The tall and handsome little M came to the door of the second close, the jubilant little M did not know he would have what kind of encounter here

The code is shown in: Pytorch -tutorial/vgg_model.py

Backbone-vggx three options are available for feature extraction: VGG-13, VGG-16, and VGG-19. Little M selects VGG-16 in the middle

After that, a line of text appears stating that the level is made up of VGG-16 without the final pooling and subsequent full connection layers, and its structure is as follows

        print(images.image_list.shape)                    Torch.Size([1, 3, 608, 1088])
        # Input the image to backbone to get the feature map
        feature_maps = self.backbone(images.image_list)
        print(feature_maps.shape)                         # output torch.Size([1, 512, 38, 68])
Copy the code

Small M looking at the 3 d tall and handsome oneself, calculate oneself after Backbone will become what appearance

In VGG-16, each convolution layer is configured as

kernel_size = 3
stride = 1
padding = 1
Copy the code

This means that the width and height remain the same through the convolution kernel (W−3+21+1=W{W – 3+2 \over 1} +1= W1W−3+2+1=W)

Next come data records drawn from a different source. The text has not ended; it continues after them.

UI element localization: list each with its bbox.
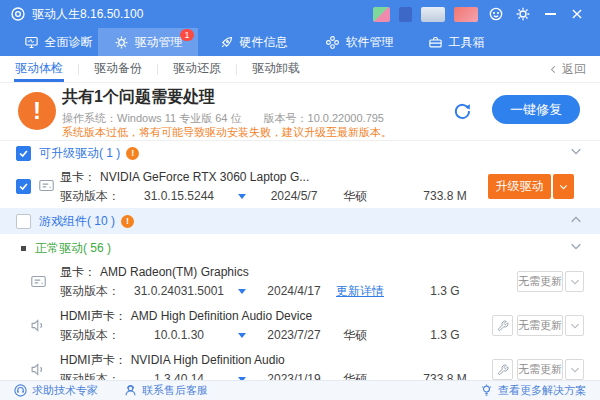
notification-badge: 1 (180, 29, 194, 41)
subtab-driver-backup[interactable]: 驱动备份 (93, 56, 143, 82)
footer-label: 查看更多解决方案 (498, 383, 586, 398)
checkbox-checked[interactable] (16, 146, 31, 161)
support-agent-icon (124, 384, 137, 397)
lightbulb-icon (480, 384, 493, 397)
driver-vendor: 华硕 (343, 187, 367, 205)
tab-toolbox[interactable]: 工具箱 (418, 28, 494, 56)
device-name: AMD Radeon(TM) Graphics (100, 265, 249, 279)
checkbox-checked[interactable] (16, 179, 31, 194)
chevron-down-icon (570, 322, 580, 330)
upgrade-driver-button[interactable]: 升级驱动 (488, 174, 551, 199)
footer-bar: 求助技术专家 联系售后客服 查看更多解决方案 (0, 380, 600, 400)
tab-full-diagnosis[interactable]: 全面诊断 (14, 28, 102, 56)
app-logo-icon (10, 6, 26, 22)
device-type-label: HDMI声卡： (60, 353, 127, 367)
no-update-needed-button[interactable]: 无需更新 (517, 359, 563, 380)
wrench-icon (497, 364, 509, 376)
issue-summary-panel: ! 共有1个问题需要处理 操作系统：Windows 11 专业版 64 位版本号… (0, 84, 600, 141)
chevron-down-icon[interactable] (570, 147, 582, 156)
version-label: 驱动版本： (60, 326, 120, 344)
driver-size: 1.3 G (405, 326, 485, 344)
theme-skin-thumbnail[interactable] (454, 7, 478, 22)
upgrade-options-dropdown[interactable] (553, 174, 574, 199)
speaker-icon (30, 361, 47, 378)
os-warning-text: 系统版本过低，将有可能导致驱动安装失败，建议升级至最新版本。 (62, 125, 392, 140)
driver-date: 2024/5/7 (256, 187, 332, 205)
rescan-icon[interactable] (452, 101, 472, 121)
update-details-link[interactable]: 更新详情 (336, 282, 384, 300)
chevron-down-icon[interactable] (570, 242, 582, 251)
speaker-icon (30, 317, 47, 334)
ask-expert-link[interactable]: 求助技术专家 (14, 383, 98, 398)
no-update-needed-button[interactable]: 无需更新 (517, 315, 563, 336)
repair-tool-button[interactable] (492, 315, 513, 336)
checkbox-unchecked[interactable] (16, 214, 31, 229)
gear-icon (114, 35, 129, 50)
subtab-driver-uninstall[interactable]: 驱动卸载 (251, 56, 301, 82)
subtab-driver-restore[interactable]: 驱动还原 (172, 56, 222, 82)
theme-skin-thumbnail[interactable] (373, 7, 390, 22)
tab-driver-management[interactable]: 驱动管理 1 (98, 28, 198, 56)
driver-card-icon (30, 273, 47, 290)
tab-label: 工具箱 (449, 34, 485, 51)
window-title: 驱动人生8.16.50.100 (32, 6, 143, 23)
theme-skin-thumbnail[interactable] (399, 7, 412, 22)
back-label: 返回 (562, 61, 586, 78)
close-button[interactable] (568, 5, 586, 23)
row-options-dropdown[interactable] (565, 315, 584, 336)
version-dropdown-icon[interactable] (238, 194, 246, 199)
wrench-icon (497, 320, 509, 332)
device-type-label: 显卡： (60, 265, 96, 279)
feedback-icon[interactable] (487, 5, 505, 23)
driver-row: 显卡：AMD Radeon(TM) Graphics 驱动版本： 31.0.24… (0, 260, 600, 304)
titlebar-controls (373, 5, 600, 23)
build-number: 版本号：10.0.22000.795 (264, 112, 384, 124)
os-info: 操作系统：Windows 11 专业版 64 位版本号：10.0.22000.7… (62, 111, 384, 126)
version-label: 驱动版本： (60, 282, 120, 300)
settings-gear-icon[interactable] (514, 5, 532, 23)
app-window: 驱动人生8.16.50.100 全面诊断 驱动管理 1 (0, 0, 600, 400)
warning-icon: ! (18, 92, 56, 130)
chevron-down-icon (570, 278, 580, 286)
subtab-driver-checkup[interactable]: 驱动体检 (14, 56, 64, 82)
version-dropdown-icon[interactable] (238, 289, 246, 294)
one-click-fix-button[interactable]: 一键修复 (492, 95, 580, 124)
driver-version: 10.0.1.30 (124, 326, 234, 344)
tab-label: 驱动管理 (135, 34, 183, 51)
driver-card-icon (38, 177, 55, 194)
tab-label: 软件管理 (346, 34, 394, 51)
bullet-icon (21, 246, 26, 251)
back-button[interactable]: 返回 (549, 61, 586, 78)
divider (236, 64, 237, 75)
no-update-needed-button[interactable]: 无需更新 (517, 271, 563, 292)
theme-skin-thumbnail[interactable] (421, 7, 445, 22)
section-label: 正常驱动( 56 ) (35, 240, 111, 257)
tab-hardware-info[interactable]: 硬件信息 (208, 28, 298, 56)
footer-label: 求助技术专家 (32, 383, 98, 398)
row-options-dropdown[interactable] (565, 359, 584, 380)
issue-title: 共有1个问题需要处理 (62, 87, 215, 108)
toolbox-icon (428, 35, 443, 50)
driver-date: 2024/4/17 (256, 282, 332, 300)
driver-version: 31.0.15.5244 (124, 187, 234, 205)
version-dropdown-icon[interactable] (238, 333, 246, 338)
driver-version: 31.0.24031.5001 (124, 282, 234, 300)
monitor-icon (24, 35, 39, 50)
tab-software-management[interactable]: 软件管理 (314, 28, 404, 56)
headset-icon (14, 384, 27, 397)
chevron-up-icon[interactable] (570, 215, 582, 224)
more-solutions-link[interactable]: 查看更多解决方案 (480, 383, 586, 398)
section-upgradable-drivers: 可升级驱动( 1 ) ! (0, 141, 600, 165)
minimize-button[interactable] (541, 5, 559, 23)
repair-tool-button[interactable] (492, 359, 513, 380)
driver-size: 733.8 M (405, 187, 485, 205)
device-type-label: 显卡： (60, 170, 96, 184)
contact-support-link[interactable]: 联系售后客服 (124, 383, 208, 398)
version-label: 驱动版本： (60, 187, 120, 205)
chevron-down-icon (570, 366, 580, 374)
os-version: 操作系统：Windows 11 专业版 64 位 (62, 112, 242, 124)
warning-badge-icon: ! (126, 147, 139, 160)
driver-size: 1.3 G (405, 282, 485, 300)
driver-row: HDMI声卡：AMD High Definition Audio Device … (0, 304, 600, 348)
row-options-dropdown[interactable] (565, 271, 584, 292)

The configuration of each pooling layer is

kernel_size = 2
stride = 2
padding = 0
Copy the code

This means that each time it is pooled, the width and height are half of what they were before

MaxPool 60824=38,108824=68,{608 \over 2^4} =38, {1088 \over 2^4} =68, 24608=38,241088=68,

After finishing the calculation, little M learned that he would become 512 dimensions of the small and short appearance. He was a little hesitant, but still walked in.

After a period of time, small M walked out, the next level is the legend of the most difficult RPN.

Where will the 512 * 38 * 68 little M go?